Plus le temps passe et plus les Français semblent être en désaccord avec leur sommeil. Mais il n’en est rien par rapport aux Inuits peuplant le cercle polaire, là où règne de mai à août la « nuit lumineuse ». Adeptes de pratiques bien éloignées des nôtres, ce peuple autochtone visualise le passage au lit d’une façon extrêmement différente.
Le lit en option
Tandis que le choix de la literie s’impose comme essentiel dans les traditions françaises, les Inuits paraissent moins exigeants. Preuve en est qu’ils peuvent dormir à peu près partout. À l’exception peut-être de la banquise… Des Esquimaux d’Alaska aux Inuits du Groenland, tous sont unanimes : dormir dans un lit est une option. Trouver Morphée peut se faire n’importe où. À même le sol ou bien sur un canapé, dans la culture inuit, s’assoupir peut même se faire durant une activité. D’ailleurs rares sont les Inuits qui dorment seuls.

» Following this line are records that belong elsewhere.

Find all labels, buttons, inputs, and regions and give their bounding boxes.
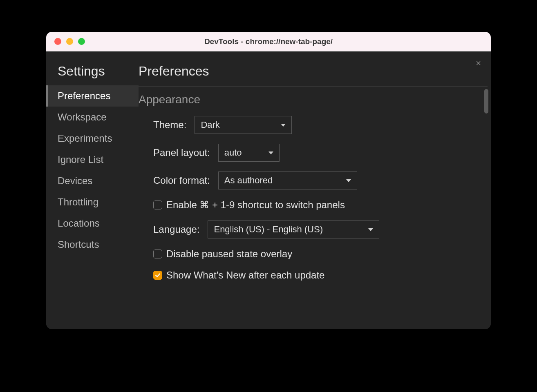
disable-paused-overlay-checkbox[interactable] [153, 249, 162, 258]
traffic-lights [46, 38, 85, 45]
devtools-window: DevTools - chrome://new-tab-page/ × Sett… [46, 32, 491, 329]
show-whats-new-label: Show What's New after each update [166, 270, 324, 281]
enable-shortcut-label: Enable ⌘ + 1-9 shortcut to switch panels [166, 199, 345, 211]
settings-content: × Settings Preferences Workspace Experim… [46, 51, 491, 329]
color-format-select-value: As authored [224, 175, 273, 186]
chevron-down-icon [346, 179, 351, 182]
sidebar-item-devices[interactable]: Devices [46, 170, 139, 192]
settings-sidebar: Settings Preferences Workspace Experimen… [46, 51, 139, 329]
sidebar-item-ignore-list[interactable]: Ignore List [46, 149, 139, 170]
sidebar-item-label: Workspace [58, 111, 107, 122]
sidebar-item-experiments[interactable]: Experiments [46, 128, 139, 149]
chevron-down-icon [281, 124, 286, 127]
scrollbar-thumb[interactable] [484, 89, 488, 114]
minimize-window-button[interactable] [66, 38, 73, 45]
chevron-down-icon [368, 228, 373, 231]
sidebar-title: Settings [46, 64, 139, 85]
language-label: Language: [153, 224, 199, 235]
sidebar-item-label: Preferences [58, 90, 110, 101]
chevron-down-icon [268, 151, 273, 154]
sidebar-item-label: Devices [58, 175, 92, 186]
check-icon [155, 272, 161, 278]
page-title: Preferences [139, 64, 491, 86]
sidebar-item-locations[interactable]: Locations [46, 213, 139, 234]
sidebar-item-shortcuts[interactable]: Shortcuts [46, 234, 139, 255]
maximize-window-button[interactable] [78, 38, 85, 45]
color-format-row: Color format: As authored [153, 172, 481, 189]
sidebar-item-preferences[interactable]: Preferences [46, 85, 139, 107]
settings-main: Preferences Appearance Theme: Dark Panel… [139, 51, 491, 329]
close-icon: × [476, 58, 481, 68]
sidebar-item-workspace[interactable]: Workspace [46, 107, 139, 128]
preferences-scroll-area[interactable]: Appearance Theme: Dark Panel layout: aut… [139, 87, 491, 329]
panel-layout-select[interactable]: auto [218, 144, 280, 162]
sidebar-item-label: Shortcuts [58, 239, 99, 250]
theme-row: Theme: Dark [153, 116, 481, 134]
close-settings-button[interactable]: × [476, 59, 481, 68]
enable-shortcut-checkbox[interactable] [153, 200, 162, 209]
sidebar-item-label: Ignore List [58, 154, 103, 165]
language-select-value: English (US) - English (US) [214, 224, 323, 235]
theme-select-value: Dark [201, 120, 219, 130]
theme-label: Theme: [153, 119, 186, 131]
sidebar-item-label: Experiments [58, 133, 112, 144]
sidebar-item-label: Throttling [58, 196, 98, 207]
sidebar-item-label: Locations [58, 218, 100, 229]
window-title: DevTools - chrome://new-tab-page/ [46, 37, 491, 46]
close-window-button[interactable] [54, 38, 61, 45]
show-whats-new-checkbox[interactable] [153, 271, 162, 280]
show-whats-new-row: Show What's New after each update [153, 270, 481, 281]
titlebar: DevTools - chrome://new-tab-page/ [46, 32, 491, 51]
panel-layout-select-value: auto [224, 147, 242, 158]
language-row: Language: English (US) - English (US) [153, 220, 481, 238]
color-format-select[interactable]: As authored [218, 172, 357, 189]
color-format-label: Color format: [153, 175, 210, 186]
theme-select[interactable]: Dark [195, 116, 292, 134]
scrollbar[interactable] [484, 87, 488, 329]
disable-paused-overlay-row: Disable paused state overlay [153, 248, 481, 260]
appearance-heading: Appearance [139, 93, 481, 106]
panel-layout-row: Panel layout: auto [153, 144, 481, 162]
disable-paused-overlay-label: Disable paused state overlay [166, 248, 292, 260]
language-select[interactable]: English (US) - English (US) [208, 220, 379, 238]
enable-shortcut-row: Enable ⌘ + 1-9 shortcut to switch panels [153, 199, 481, 211]
panel-layout-label: Panel layout: [153, 147, 210, 158]
sidebar-item-throttling[interactable]: Throttling [46, 192, 139, 213]
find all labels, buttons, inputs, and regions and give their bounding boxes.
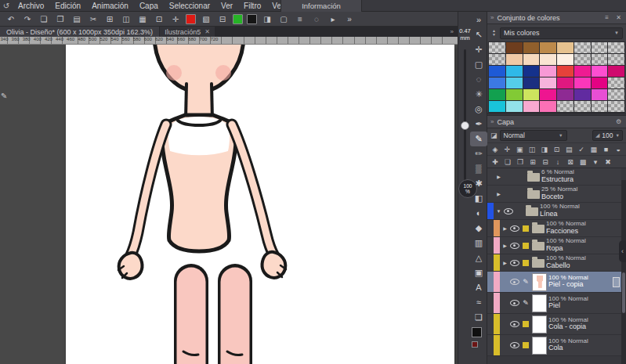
slider-knob[interactable]	[461, 121, 469, 130]
fill-tool[interactable]: ◆	[470, 221, 487, 236]
palette-swatch[interactable]	[523, 89, 540, 100]
layer-op-icon[interactable]: ✛	[502, 146, 513, 153]
palette-swatch[interactable]	[506, 89, 523, 100]
contrast-icon[interactable]: ◨	[261, 13, 273, 25]
palette-nav-arrows[interactable]: ▲ ▼	[490, 29, 498, 38]
palette-swatch[interactable]	[489, 66, 505, 77]
redo-icon[interactable]: ↷	[21, 13, 34, 25]
palette-swatch[interactable]	[506, 66, 523, 77]
palette-swatch[interactable]	[489, 42, 505, 53]
green-color-chip[interactable]	[233, 14, 243, 24]
palette-swatch[interactable]	[592, 101, 608, 112]
selection-launcher-icon[interactable]: ❏	[470, 310, 487, 325]
layer-op-icon[interactable]: ▦	[588, 146, 599, 153]
overflow-icon[interactable]: »	[343, 13, 356, 25]
layer-op-icon[interactable]: ▾	[590, 158, 601, 166]
layer-row[interactable]: ▶ 100 % Normal Ropa	[487, 237, 621, 254]
palette-swatch[interactable]	[557, 66, 574, 77]
mesh-icon[interactable]: ▦	[136, 13, 149, 25]
palette-swatch[interactable]	[489, 101, 505, 112]
frame-icon[interactable]: ▢	[277, 13, 290, 25]
move-canvas-icon[interactable]: ✛	[169, 13, 182, 25]
palette-swatch[interactable]	[489, 77, 505, 88]
layer-row[interactable]: ▶ 100 % Normal Facciones	[487, 220, 621, 237]
palette-swatch[interactable]	[506, 42, 523, 53]
palette-swatch[interactable]	[523, 77, 540, 88]
layer-thumbnail[interactable]	[532, 315, 547, 333]
panel-chevrons-icon[interactable]: »	[490, 118, 494, 125]
tools-collapse-icon[interactable]: »	[470, 13, 487, 27]
document-tab-active[interactable]: Olivia - Diseño* (600 x 1000px 350dpi 16…	[0, 27, 159, 37]
layer-op-icon[interactable]: ❏	[502, 158, 513, 166]
snap-icon[interactable]: ⊡	[153, 13, 165, 25]
layer-row[interactable]: 100 % Normal Cola	[487, 335, 621, 356]
palette-swatch[interactable]	[523, 101, 540, 112]
expand-icon[interactable]: ▶	[501, 243, 508, 248]
layer-row[interactable]: 100 % Normal Cola - copia	[487, 314, 621, 335]
expand-icon[interactable]: ▶	[495, 174, 502, 179]
dock-collapse-handle[interactable]: ‹	[619, 240, 626, 262]
pattern-icon[interactable]: ▧	[200, 13, 212, 25]
layer-op-icon[interactable]: ⊟	[540, 158, 551, 166]
brush-tool[interactable]: ✏	[470, 146, 487, 161]
collapsed-panel-pencil-icon[interactable]: ✎	[1, 92, 7, 100]
palette-swatch[interactable]	[540, 77, 556, 88]
drawing-page[interactable]	[66, 45, 454, 364]
palette-swatch[interactable]	[506, 77, 523, 88]
layer-op-icon[interactable]: ▣	[514, 146, 525, 153]
color-set-dropdown[interactable]: Mis colores ▼	[500, 27, 623, 39]
eyedropper-tool[interactable]: ◎	[470, 102, 487, 117]
palette-swatch[interactable]	[592, 77, 608, 88]
palette-swatch[interactable]	[523, 66, 540, 77]
undo-icon[interactable]: ↶	[5, 13, 17, 25]
scrollbar-handle[interactable]	[622, 272, 625, 313]
visibility-eye-icon[interactable]	[510, 225, 519, 232]
layer-op-icon[interactable]: ✚	[490, 158, 501, 166]
sub-color-swatch[interactable]	[472, 341, 478, 348]
layer-op-icon[interactable]: ◫	[526, 146, 537, 153]
menu-item[interactable]: Animación	[86, 0, 134, 12]
palette-swatch[interactable]	[540, 89, 556, 100]
panel-scrollbar[interactable]	[621, 180, 626, 364]
play-icon[interactable]: ▸	[327, 13, 339, 25]
layer-op-icon[interactable]: ◈	[490, 146, 501, 153]
menu-item[interactable]: Ver	[215, 0, 238, 12]
tab-overflow-icon[interactable]: »	[447, 27, 458, 37]
canvas-area[interactable]: ✎	[0, 45, 458, 364]
blend-tool[interactable]: ◐	[470, 206, 487, 221]
layer-row-selected[interactable]: ✎ 100 % Normal Piel - copia	[487, 272, 621, 293]
palette-swatch[interactable]	[574, 89, 591, 100]
collapse-icon[interactable]: ⊟	[216, 13, 229, 25]
pencil-tool[interactable]: ✎	[470, 132, 487, 146]
palette-swatch[interactable]	[540, 42, 556, 53]
menu-item[interactable]: Edición	[49, 0, 86, 12]
list-icon[interactable]: ≡	[294, 13, 306, 25]
palette-swatch[interactable]	[592, 42, 608, 53]
palette-swatch[interactable]	[506, 101, 523, 112]
palette-swatch[interactable]	[557, 89, 574, 100]
app-icon[interactable]: ↺	[0, 2, 13, 10]
marquee-tool[interactable]: ▢	[470, 57, 487, 72]
airbrush-tool[interactable]: ▒	[470, 161, 487, 176]
red-color-chip[interactable]	[186, 14, 196, 24]
palette-swatch[interactable]	[557, 54, 574, 65]
pen-tool[interactable]: ✒	[470, 117, 487, 132]
cut-icon[interactable]: ✂	[87, 13, 100, 25]
palette-swatch[interactable]	[592, 89, 608, 100]
palette-swatch[interactable]	[608, 77, 624, 88]
frame-border-tool[interactable]: ▣	[470, 265, 487, 280]
palette-swatch[interactable]	[523, 54, 540, 65]
palette-swatch[interactable]	[506, 54, 523, 65]
caret-down-icon[interactable]: ▼	[492, 33, 496, 38]
palette-swatch[interactable]	[557, 101, 574, 112]
layer-row[interactable]: ▶ 6 % Normal Estructura	[487, 168, 621, 186]
layer-opacity-control[interactable]: ◢ 100 ▼	[592, 130, 623, 141]
palette-swatch[interactable]	[574, 77, 591, 88]
visibility-eye-icon[interactable]	[510, 300, 519, 306]
palette-swatch[interactable]	[557, 77, 574, 88]
visibility-eye-icon[interactable]	[510, 342, 519, 348]
palette-swatch[interactable]	[523, 42, 540, 53]
visibility-eye-icon[interactable]	[504, 208, 513, 214]
brush-size-slider[interactable]	[464, 49, 466, 196]
eraser-tool[interactable]: ◧	[470, 191, 487, 206]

Contrairement à nos lits doubles, souvent occupés par une seule personne, les autochtones des régions arctiques s’entassent les uns sur les autres lorsqu’ils choisissent le lit comme lieu de repos. La pratique porte le drôle de nom de cododo, pratique qui consiste à dormir à plusieurs, et non pas avec son nouveau-né comme en France. Mais du côté des Inuits, la coutume s’est perdue avec le temps. Elle va de pair avec les igloos, jadis utilisé durant l’hiver comme abri temporaire, désormais d’usage plus récréatif qu’utilitaire.
Dormir quand le Soleil ne se couche pas
Les Inuits ont également un rapport très particulier à la luminosité. Dans la chambre à coucher, la tradition veut qu’une lampe, une veilleuse, soit constamment allumée pour veiller sur le sommeil des Esquimaux. Mais si cette habitude est si tenace, à l’inverse du cododo, c’est parce qu’elle est en accord avec le climat arctique. De mai à août, les habitants du cercle polaire vivent en complicité avec la « nuit lumineuse ». Une jolie tournure pour expliquer que la nuit n’existe tout simplement pas durant cette période. Les Inuits doivent donc dormir coûte que coûte en coopération avec le Soleil.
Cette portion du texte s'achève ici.